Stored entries

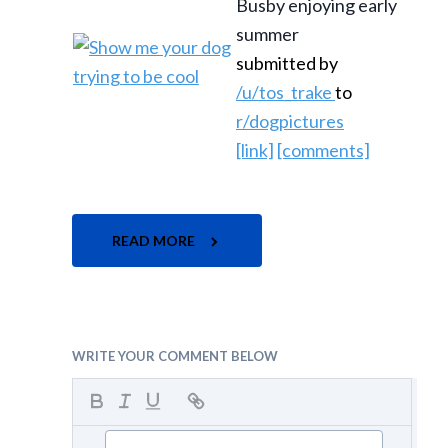
Busby enjoying early
summer
submitted by
/u/tos_trake
to
r/dogpictures
[link]
[comments]
READ MORE
WRITE YOUR COMMENT BELOW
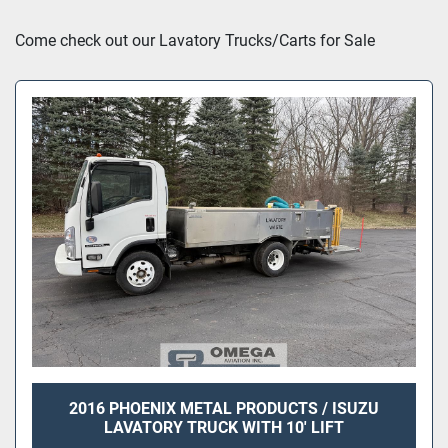
Sort by
Come check out our Lavatory Trucks/Carts for Sale
2016 PHOENIX METAL PRODUCTS / ISUZU
LAVATORY TRUCK WITH 10' LIFT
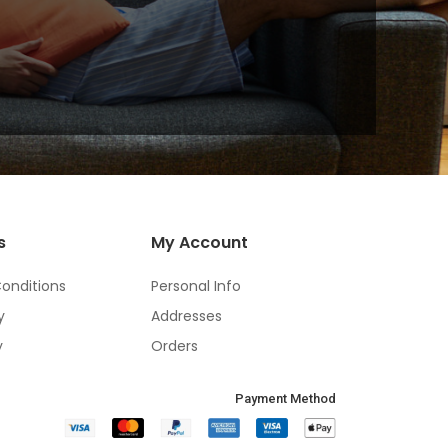
s
My Account
onditions
Personal Info
y
Addresses
y
Orders
Payment Method​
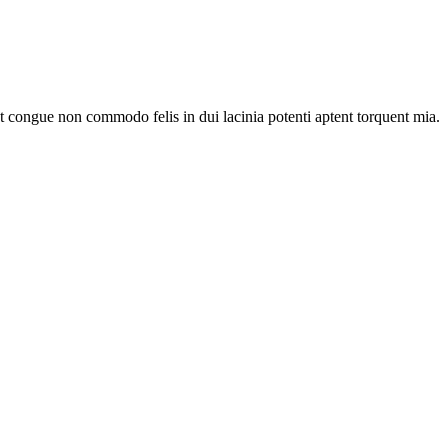
nt congue non commodo felis in dui lacinia potenti aptent torquent mia.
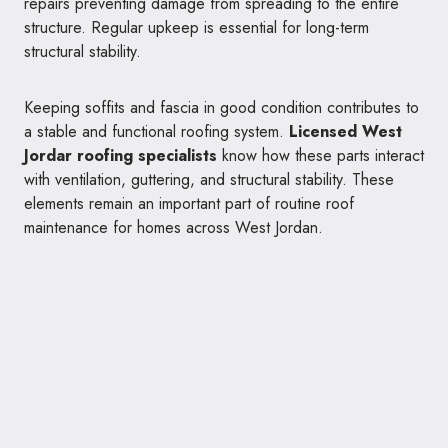
repairs preventing damage from spreading to the entire
structure. Regular upkeep is essential for long-term
structural stability.
Keeping soffits and fascia in good condition contributes to
a stable and functional roofing system.
Licensed West
Jordar roofing specialists
know how these parts interact
with ventilation, guttering, and structural stability. These
elements remain an important part of routine roof
maintenance for homes across West Jordan.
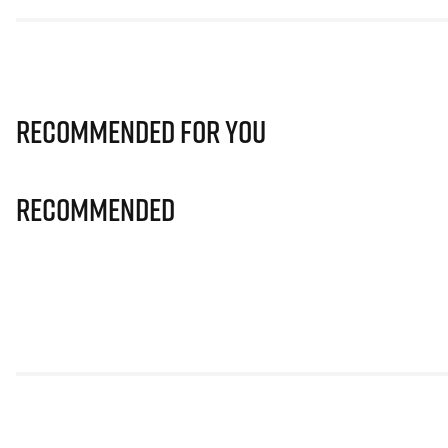
Recommended for you
Recommended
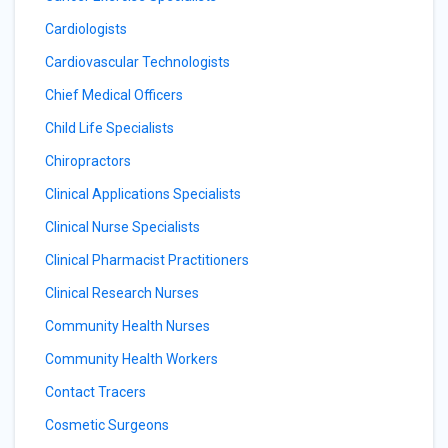
Cardiologists
Cardiovascular Technologists
Chief Medical Officers
Child Life Specialists
Chiropractors
Clinical Applications Specialists
Clinical Nurse Specialists
Clinical Pharmacist Practitioners
Clinical Research Nurses
Community Health Nurses
Community Health Workers
Contact Tracers
Cosmetic Surgeons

● **Goal of the exercise**: Looking over the entries above, how many lines contain the string "structural"? State the number and nothing else.

● **Result for this task**: 2